Culver is quick with a suggestion: “Senior citizen centers are a great place to recruit volunteers." And once you have them - keep them happy and interested, she suggests. “Hit them with little newsletters. Keep them interested and active. Offer them regular training. Figure out a way to interview people and pre-qualify them.”

Pre-qualifying volunteers and training them before disaster strikes means filling them in on the unique challenges of working with animals in a post-disaster situation, says Melissa Forberg, HSUS disaster consultant. “Working with animals can sometimes magnify the stress of responding to a disaster. You’re either euphoric about an animal you’ve saved or depressed about one you’ve lost.”

There are two big mistakes people tend make when working with animals in post-disaster situations, Forberg says. “People without training handle animals - and they shouldn’t handle animals. And people push themselves beyond what they should.”

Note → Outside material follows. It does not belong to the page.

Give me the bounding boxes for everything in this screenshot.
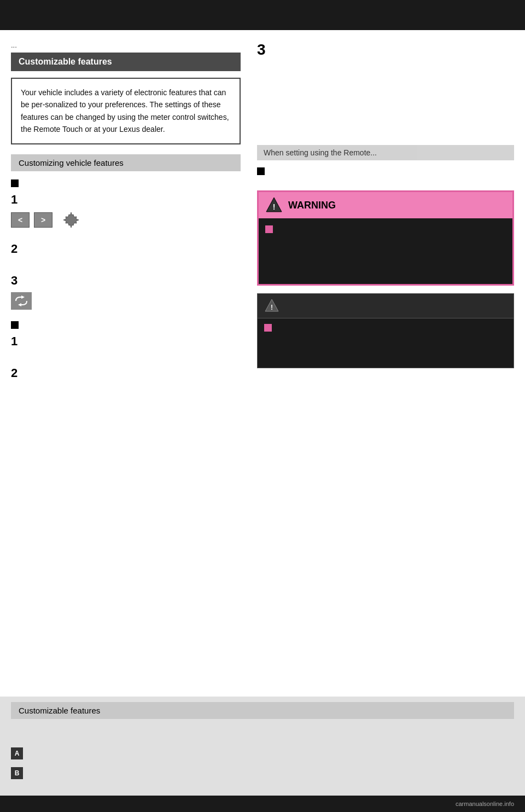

For the trainees gathered together, simulating a disaster - especially with the help of real animals - proves a valuable way to learn. They lead the dogs into crates and at last get them comfortable and safe.

And as for the boa constrictor: in a case like that, keep the owner with the snake if at all possible. “Give him the supplies he needs to take care of it," says Culver.

Whatever the pet, Culver has one last reminder: “You have charge of somebody’s treasure.”